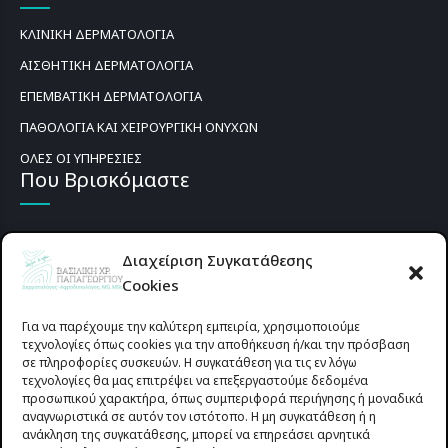
ΚΛΙΝΙΚΗ ΔΕΡΜΑΤΟΛΟΓΙΑ
ΑΙΣΘΗΤΙΚΗ ΔΕΡΜΑΤΟΛΟΓΙΑ
ΕΠΕΜΒΑΤΙΚΗ ΔΕΡΜΑΤΟΛΟΓΙΑ
ΠΑΘΟΛΟΓΙΑ ΚΑΙ ΧΕΙΡΟΥΡΓΙΚΗ ΟΝΥΧΩΝ
ΟΛΕΣ ΟΙ ΥΠΗΡΕΣΙΕΣ
Που Βρισκόμαστε
Διαχείριση Συγκατάθεσης
Cookies
Για να παρέχουμε την καλύτερη εμπειρία, χρησιμοποιούμε
τεχνολογίες όπως cookies για την αποθήκευση ή/και την πρόσβαση
σε πληροφορίες συσκευών. Η συγκατάθεση για τις εν λόγω
τεχνολογίες θα μας επιτρέψει να επεξεργαστούμε δεδομένα
προσωπικού χαρακτήρα, όπως συμπεριφορά περιήγησης ή μοναδικά
αναγνωριστικά σε αυτόν τον ιστότοπο. Η μη συγκατάθεση ή η
ανάκληση της συγκατάθεσης, μπορεί να επηρεάσει αρνητικά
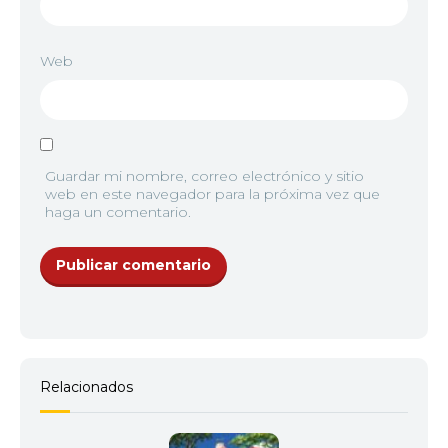
Web
Guardar mi nombre, correo electrónico y sitio
web en este navegador para la próxima vez que
haga un comentario.
Relacionados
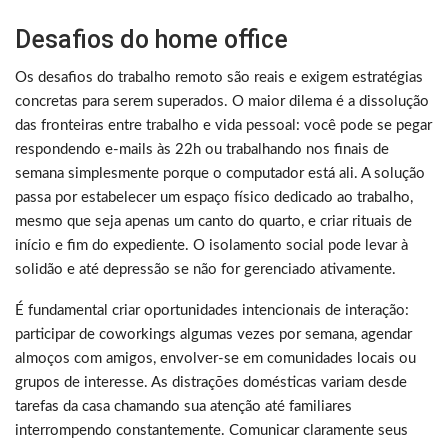
Desafios do home office
Os desafios do trabalho remoto são reais e exigem estratégias
concretas para serem superados. O maior dilema é a dissolução
das fronteiras entre trabalho e vida pessoal: você pode se pegar
respondendo e-mails às 22h ou trabalhando nos finais de
semana simplesmente porque o computador está ali. A solução
passa por estabelecer um espaço físico dedicado ao trabalho,
mesmo que seja apenas um canto do quarto, e criar rituais de
início e fim do expediente. O isolamento social pode levar à
solidão e até depressão se não for gerenciado ativamente.
É fundamental criar oportunidades intencionais de interação:
participar de coworkings algumas vezes por semana, agendar
almoços com amigos, envolver-se em comunidades locais ou
grupos de interesse. As distrações domésticas variam desde
tarefas da casa chamando sua atenção até familiares
interrompendo constantemente. Comunicar claramente seus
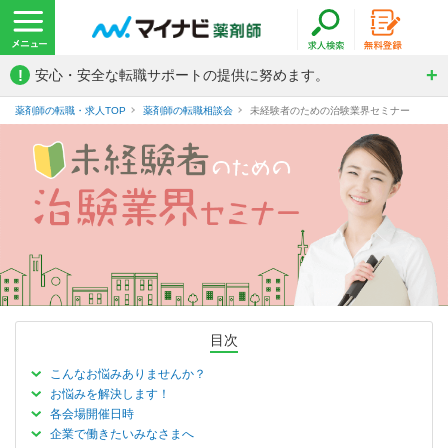
!
安心・安全な転職サポートの提供に努めます。
薬剤師の転職・求人TOP
薬剤師の転職相談会
未経験者のための治験業界セミナー
未経験者のための治験業界セミナー
目次
こんなお悩みありませんか？
お悩みを解決します！
各会場開催日時
企業で働きたいみなさまへ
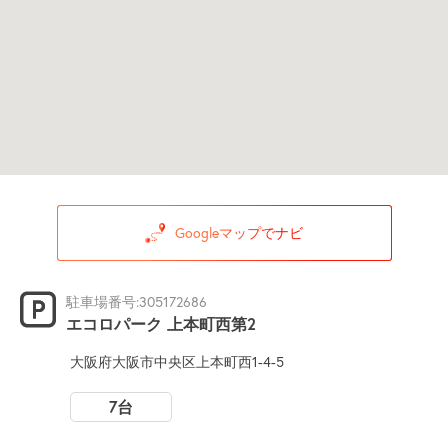
Googleマップでナビ
駐車場番号:305172686
エコロパーク 上本町西第2
大阪府大阪市中央区上本町西1-4-5
7台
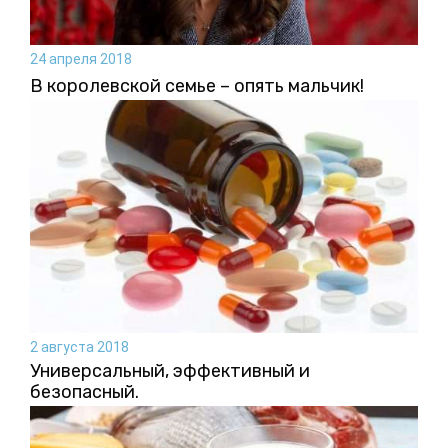
24 апреля 2018
В королевской семье – опять мальчик!
2 августа 2018
Универсальный, эффективный и
безопасный.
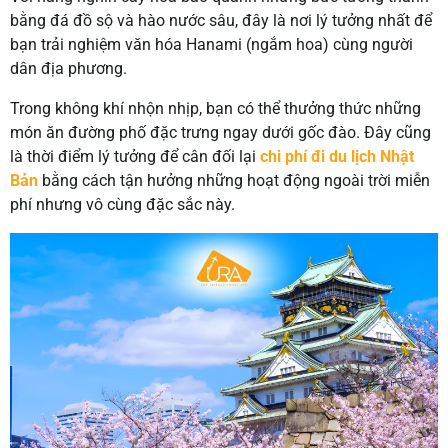
bằng đá đồ sộ và hào nước sâu, đâ
y là nơi lý tưởng nhất để
bạn trải nghiệm văn hóa Hanami (ngắm hoa) cùng người
dân địa phương.
Trong không khí nhộn nhịp, bạn có thể thưởng thức những
món ăn đường phố đặc trưng ngay dưới gốc đào. Đây cũng
là thời điểm lý tưởng để cân đối lại
chi phí đi du lịch Nhật
Bản
bằng cách tận hưởng những hoạt động ngoài trời miễn
phí nhưng vô cùng đặc sắc này.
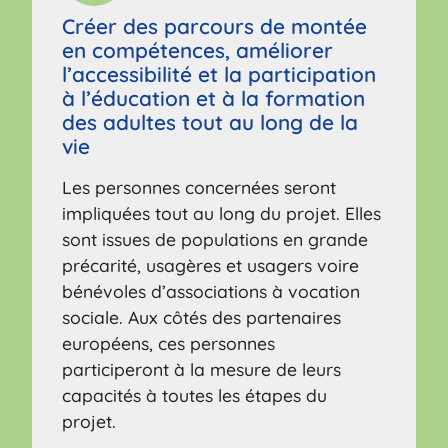
Créer des parcours de montée
en compétences, améliorer
l’accessibilité et la participation
à l’éducation et à la formation
des adultes tout au long de la
vie
Les personnes concernées seront
impliquées tout au long du projet. Elles
sont issues de populations en grande
précarité, usagères et usagers voire
bénévoles d’associations à vocation
sociale. Aux côtés des partenaires
européens, ces personnes
participeront à la mesure de leurs
capacités à toutes les étapes du
projet.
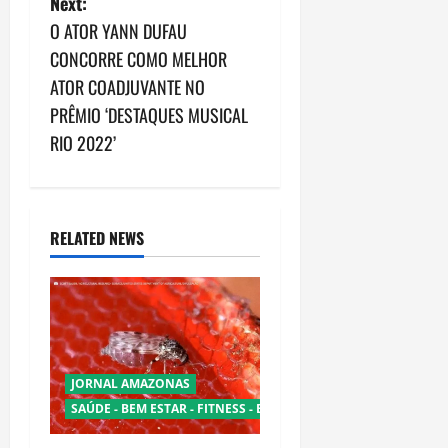
Next:
n
O ATOR YANN DUFAU
CONCORRE COMO MELHOR
a
ATOR COADJUVANTE NO
v
PRÊMIO ‘DESTAQUES MUSICAL
RIO 2022’
i
g
a
RELATED NEWS
t
i
o
JORNAL AMAZONAS
n
SAÚDE - BEM ESTAR - FITNESS - ESPORTE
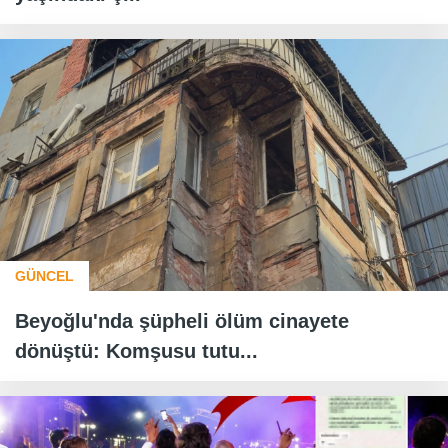
GÜNCEL
Beyoğlu'nda şüpheli ölüm cinayete
dönüştü: Komşusu tutu...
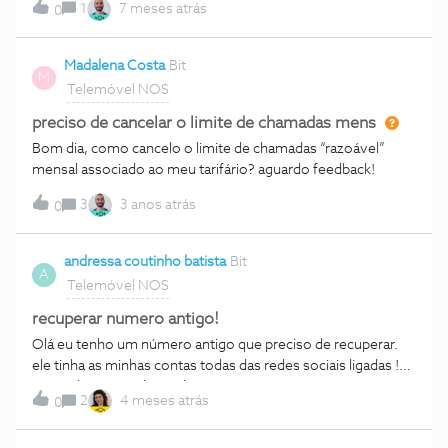
1
7 meses atrás
0
Madalena Costa
Bit
M
Telemóvel NOS
preciso de cancelar o limite de chamadas mens
Bom dia, como cancelo o limite de chamadas “razoável”
mensal associado ao meu tarifário? aguardo feedback!
3
3 anos atrás
0
andressa coutinho batista
Bit
A
Telemóvel NOS
recuperar numero antigo!
Olá eu tenho um número antigo que preciso de recuperar.
ele tinha as minhas contas todas das redes sociais ligadas !
estou desesperada. ainda tem como pagar para recuper este
2
4 meses atrás
0
número? andressa coutinho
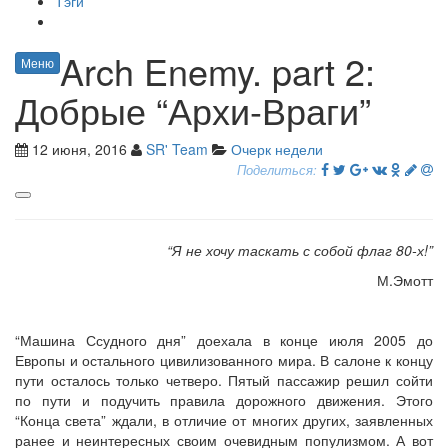
Тэги
Arch Enemy. part 2:
Меню
Добрые “Архи-Враги”
12 июня, 2016
SR' Team
Очерк недели
Поделиться:
“Я не хочу таскать с собой флаг 80-х!”
М.Эмотт
“Машина Ссудного дня” доехала в конце июля 2005 до
Европы и остального цивилизованного мира. В салоне к концу
пути осталось только четверо. Пятый пассажир решил сойти
по пути и подучить правила дорожного движения. Этого
“Конца света” ждали, в отличие от многих других, заявленных
ранее и неинтересных своим очевидным популизмом. А вот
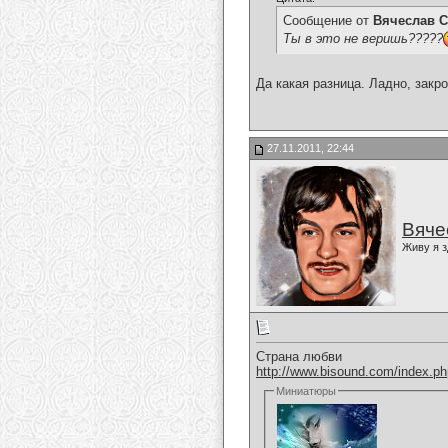
Сообщение от
Вячеслав С
Ты в это не веришь?????
Да какая разница. Ладно, закр
27.11.2011, 22:44
Вяче
Живу я з
Страна любви
http://www.bisound.com/index.p
Миниатюры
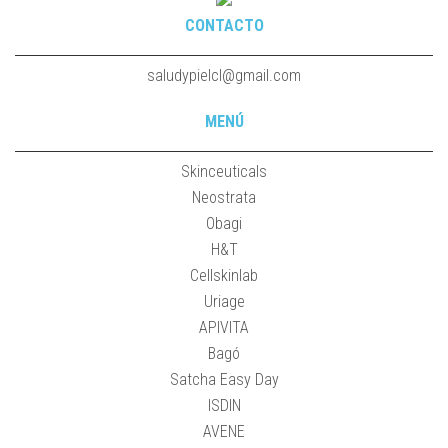
CONTACTO
saludypielcl@gmail.com
MENÚ
Skinceuticals
Neostrata
Obagi
H&T
Cellskinlab
Uriage
APIVITA
Bagó
Satcha Easy Day
ISDIN
AVENE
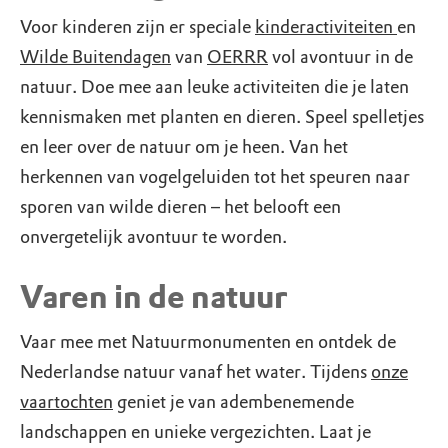
Voor kinderen zijn er speciale
kinderactiviteiten
en
Wilde Buitendagen
van
OERRR
vol avontuur in de
natuur. Doe mee aan leuke activiteiten die je laten
kennismaken met planten en dieren. Speel spelletjes
en leer over de natuur om je heen. Van het
herkennen van vogelgeluiden tot het speuren naar
sporen van wilde dieren – het belooft een
onvergetelijk avontuur te worden.
Varen in de natuur
Vaar mee met Natuurmonumenten en ontdek de
Nederlandse natuur vanaf het water. Tijdens
onze
vaartochten
geniet je van adembenemende
landschappen en unieke vergezichten. Laat je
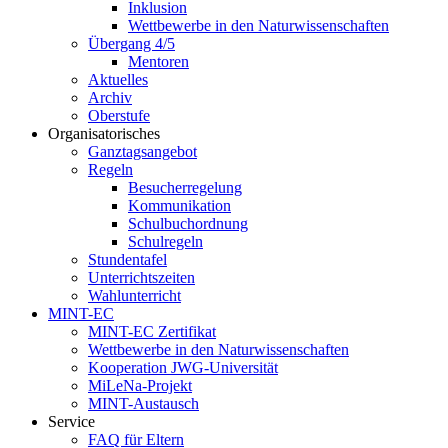
Inklusion
Wettbewerbe in den Naturwissenschaften
Übergang 4/5
Mentoren
Aktuelles
Archiv
Oberstufe
Organisatorisches
Ganztagsangebot
Regeln
Besucherregelung
Kommunikation
Schulbuchordnung
Schulregeln
Stundentafel
Unterrichtszeiten
Wahlunterricht
MINT-EC
MINT-EC Zertifikat
Wettbewerbe in den Naturwissenschaften
Kooperation JWG-Universität
MiLeNa-Projekt
MINT-Austausch
Service
FAQ für Eltern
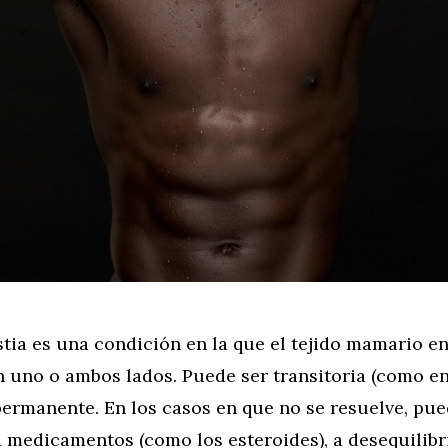
tia es una condición en la que el tejido mamario e
 uno o ambos lados. Puede ser transitoria (como en
permanente. En los casos en que no se resuelve, pue
a medicamentos (como los esteroides), a desequilibr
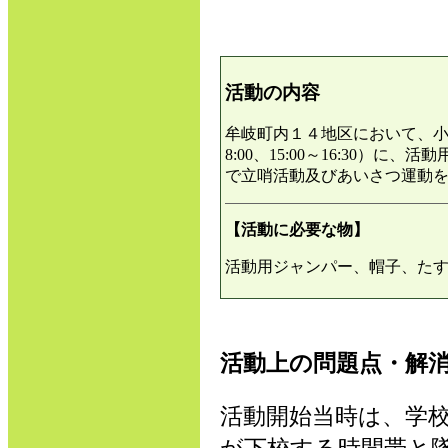
活動の内容
牟岐町内１４地区において、小
8:00、15:00～16:30）
で立哨活動及びあいさつ運動
【活動に必要な物】
活動用ジャンパー、帽子、た
活動上の問題点・解
活動開始当時は、学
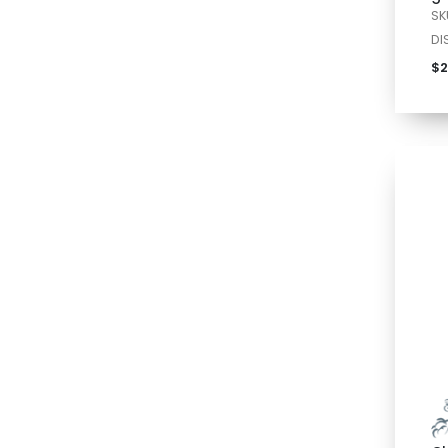
SK
DI
$2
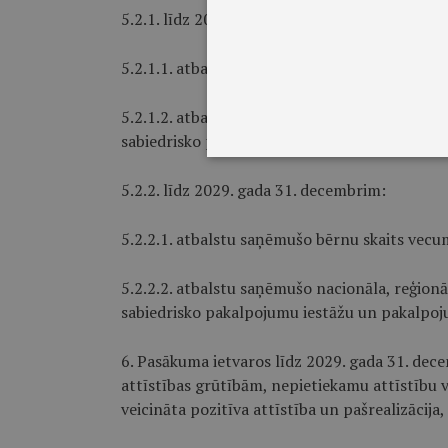
5.2.1. līdz 2024. gada 31. decembrim:
5.2.1.1. atbalstu saņēmušo bērnu skaits vecu
5.2.1.2. atbalstu saņēmušo nacionāla, reģionāl
sabiedrisko pakalpojumu iestāžu un pakalpoju
5.2.2. līdz 2029. gada 31. decembrim:
5.2.2.1. atbalstu saņēmušo bērnu skaits vecu
5.2.2.2. atbalstu saņēmušo nacionāla, reģionāl
sabiedrisko pakalpojumu iestāžu un pakalpoju
6. Pasākuma ietvaros līdz 2029. gada 31. dece
attīstības grūtībām, nepietiekamu attīstību va
veicināta pozitīva attīstība un pašrealizācija,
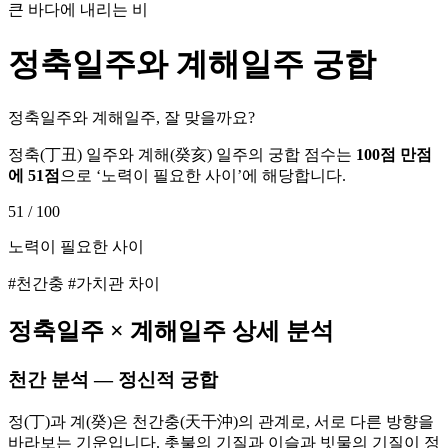
큰 바다에 내리는 비
정축
일주와
계해
일주 궁합
정축일주와 계해일주, 잘 맞을까요?
정축
(
丁丑
) 일주와
계해
(
癸亥
) 일주의 궁합 점수는
100점 만점
에
51
점
으로 ‘
노력이 필요한 사이
’에 해당합니다.
51
/ 100
노력이 필요한 사이
#천간충 #가치관 차이
정축
일주 ×
계해
일주 상세 분석
천간 분석 — 정신적 궁합
정(丁)과 계(癸)은 천간충(天干沖)의 관계로, 서로 다른 방향을
바라보는 기운입니다. 촛불의 기질과 이슬과 빗물의 기질이 정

§ Directions for this task: Look at the records above. Copy every line where the string "limite" occurs.

§ Solution for this exercise:
preciso de cancelar o limite de chamadas mens
Bom dia, como cancelo o limite de chamadas “razoável”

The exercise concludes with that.